Шрифт:
Интервал:
Закладка:
Я ничего не мог добавить к ее признанию. Тереза подошла ко мне. «Хочешь пойдем в мою комнату?» – сказала она. В глазах у нее стояли слезы. Я встал и взял ее под руку.
Тереза открыла дверь комнаты номер двадцать семь. «Ma taniere!» – воскликнула она, пропуская меня вперед. «Что означает taniere?» – спросил я. Я не помнил значения этого слова. «Логово дикого животного. Волка, например». Она засмеялась и взяла книгу Германа Гессе, которая лежала у нее на ночном столике, чтобы показать ее мне. Это было издание на испанском языке. Название книги, Степной волк, было набрано желтыми буквами.
Комната была просторная, с двумя окнами. Горный склон, поднимавшийся за оконными стеклами, лишал солнечного света всю заднюю часть гостиницы. В комнате помимо книг валялось множество журналов, но в целом царил порядок.

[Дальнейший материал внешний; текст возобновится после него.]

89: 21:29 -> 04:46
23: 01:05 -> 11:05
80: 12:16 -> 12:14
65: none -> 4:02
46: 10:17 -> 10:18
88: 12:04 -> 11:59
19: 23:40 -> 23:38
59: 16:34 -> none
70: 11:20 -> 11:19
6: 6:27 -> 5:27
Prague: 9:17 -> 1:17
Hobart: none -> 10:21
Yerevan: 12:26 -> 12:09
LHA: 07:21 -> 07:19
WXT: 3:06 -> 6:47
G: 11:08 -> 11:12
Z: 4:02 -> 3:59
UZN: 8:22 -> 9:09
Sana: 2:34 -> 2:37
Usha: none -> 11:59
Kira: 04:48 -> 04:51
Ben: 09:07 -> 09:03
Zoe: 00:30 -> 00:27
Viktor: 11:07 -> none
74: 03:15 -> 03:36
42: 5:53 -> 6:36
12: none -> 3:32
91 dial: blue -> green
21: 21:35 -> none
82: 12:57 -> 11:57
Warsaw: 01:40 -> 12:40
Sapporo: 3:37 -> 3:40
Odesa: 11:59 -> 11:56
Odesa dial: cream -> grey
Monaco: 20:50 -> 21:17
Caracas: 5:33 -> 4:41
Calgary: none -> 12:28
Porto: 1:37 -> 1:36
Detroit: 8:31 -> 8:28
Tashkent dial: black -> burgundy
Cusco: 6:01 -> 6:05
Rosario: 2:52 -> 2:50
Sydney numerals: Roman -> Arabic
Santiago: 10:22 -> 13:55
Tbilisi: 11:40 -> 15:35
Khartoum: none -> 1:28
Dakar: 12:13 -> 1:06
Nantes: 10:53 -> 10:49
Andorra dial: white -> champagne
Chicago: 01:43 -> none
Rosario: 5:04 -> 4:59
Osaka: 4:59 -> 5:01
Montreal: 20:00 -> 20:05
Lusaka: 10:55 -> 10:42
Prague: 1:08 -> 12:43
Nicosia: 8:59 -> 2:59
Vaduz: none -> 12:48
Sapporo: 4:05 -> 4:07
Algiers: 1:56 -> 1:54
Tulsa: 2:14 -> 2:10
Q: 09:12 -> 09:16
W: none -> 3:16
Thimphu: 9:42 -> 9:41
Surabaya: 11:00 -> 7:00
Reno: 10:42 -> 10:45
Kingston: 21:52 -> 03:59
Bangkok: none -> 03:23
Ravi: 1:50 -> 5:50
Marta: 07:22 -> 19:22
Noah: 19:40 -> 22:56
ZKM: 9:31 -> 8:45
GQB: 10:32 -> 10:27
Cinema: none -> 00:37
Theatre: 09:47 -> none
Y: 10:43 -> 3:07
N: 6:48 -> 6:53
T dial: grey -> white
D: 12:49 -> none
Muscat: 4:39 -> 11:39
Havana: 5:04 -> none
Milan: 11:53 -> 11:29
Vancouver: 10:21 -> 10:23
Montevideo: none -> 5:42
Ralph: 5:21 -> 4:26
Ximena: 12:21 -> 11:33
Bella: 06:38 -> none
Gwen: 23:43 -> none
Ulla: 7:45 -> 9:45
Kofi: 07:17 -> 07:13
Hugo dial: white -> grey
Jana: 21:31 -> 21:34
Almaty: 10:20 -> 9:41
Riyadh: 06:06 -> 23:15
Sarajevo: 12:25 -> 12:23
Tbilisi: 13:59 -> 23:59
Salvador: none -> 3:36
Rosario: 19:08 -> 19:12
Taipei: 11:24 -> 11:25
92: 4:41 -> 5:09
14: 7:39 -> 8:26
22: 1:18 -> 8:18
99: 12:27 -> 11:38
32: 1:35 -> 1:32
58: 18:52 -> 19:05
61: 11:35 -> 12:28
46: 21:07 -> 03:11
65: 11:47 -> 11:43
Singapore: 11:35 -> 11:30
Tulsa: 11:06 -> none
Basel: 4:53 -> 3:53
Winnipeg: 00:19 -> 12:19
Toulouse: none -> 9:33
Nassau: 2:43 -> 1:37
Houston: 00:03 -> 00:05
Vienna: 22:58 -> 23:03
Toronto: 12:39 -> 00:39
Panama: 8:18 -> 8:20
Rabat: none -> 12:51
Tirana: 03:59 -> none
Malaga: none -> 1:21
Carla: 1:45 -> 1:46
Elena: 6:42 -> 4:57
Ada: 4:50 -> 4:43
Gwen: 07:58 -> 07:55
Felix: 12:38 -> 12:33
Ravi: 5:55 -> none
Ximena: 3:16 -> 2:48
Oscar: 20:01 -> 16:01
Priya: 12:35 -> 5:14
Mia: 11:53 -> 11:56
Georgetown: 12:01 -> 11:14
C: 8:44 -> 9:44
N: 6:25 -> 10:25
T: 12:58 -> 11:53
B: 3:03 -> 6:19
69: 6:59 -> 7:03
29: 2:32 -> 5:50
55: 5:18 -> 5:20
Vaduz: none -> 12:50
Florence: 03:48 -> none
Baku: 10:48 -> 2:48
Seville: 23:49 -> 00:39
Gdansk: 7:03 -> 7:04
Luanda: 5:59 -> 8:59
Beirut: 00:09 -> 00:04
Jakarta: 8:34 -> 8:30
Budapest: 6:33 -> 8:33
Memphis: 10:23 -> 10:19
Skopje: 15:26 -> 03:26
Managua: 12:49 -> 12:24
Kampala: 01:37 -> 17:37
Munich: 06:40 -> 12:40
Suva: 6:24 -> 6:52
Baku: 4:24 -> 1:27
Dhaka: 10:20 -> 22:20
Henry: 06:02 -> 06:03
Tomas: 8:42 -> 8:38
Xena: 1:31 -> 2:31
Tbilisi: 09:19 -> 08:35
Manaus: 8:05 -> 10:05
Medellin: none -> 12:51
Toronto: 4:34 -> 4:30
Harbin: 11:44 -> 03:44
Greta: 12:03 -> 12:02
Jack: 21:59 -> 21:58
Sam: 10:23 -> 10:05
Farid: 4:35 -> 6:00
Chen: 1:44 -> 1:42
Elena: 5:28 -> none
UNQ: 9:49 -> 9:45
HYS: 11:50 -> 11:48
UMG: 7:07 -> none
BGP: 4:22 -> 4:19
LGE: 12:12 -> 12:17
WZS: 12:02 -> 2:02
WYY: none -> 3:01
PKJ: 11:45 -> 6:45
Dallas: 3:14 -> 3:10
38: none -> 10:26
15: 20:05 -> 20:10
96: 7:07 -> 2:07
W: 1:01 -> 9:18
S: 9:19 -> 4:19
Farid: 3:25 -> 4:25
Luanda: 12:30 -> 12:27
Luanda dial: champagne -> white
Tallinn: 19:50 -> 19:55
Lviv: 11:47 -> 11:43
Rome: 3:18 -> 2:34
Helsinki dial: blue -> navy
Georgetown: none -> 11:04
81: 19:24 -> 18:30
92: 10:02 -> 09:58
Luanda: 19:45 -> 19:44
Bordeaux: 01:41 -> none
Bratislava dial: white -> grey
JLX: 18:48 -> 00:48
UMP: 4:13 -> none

Кровать убрана, и не видно разбросанной по стульям одежды.
Тереза подошла к окну. «Видишь эту мишень?» – «Где?» – «На том толстом дереве. Не наверху, внизу». Я наконец увидел. Дерево стояло у косогора. «Это мишень для стрельбы, не так ли?» – «Да, я использую ее чтобы попрактиковаться в стрельбе из пистолета». – «А птички? Ты в них не стреляешь?» – спросил я. Как она мне и говорила, у этой стены гостиницы было множество воробьев. Они порхали и подпрыгивали у мусорных баков, не слишком удаляясь от входа на кухню. «Я ничего не имею против птиц, – сказала Тереза. – Моя цель – некоторые ужасно неуловимые парни». Смеясь, она толкнула меня, чтобы я потерял равновесие и упал на кровать, но ей не хватило силы. «Я слишком большой, Тереза. Меня так просто не свалить», – сказал я ей.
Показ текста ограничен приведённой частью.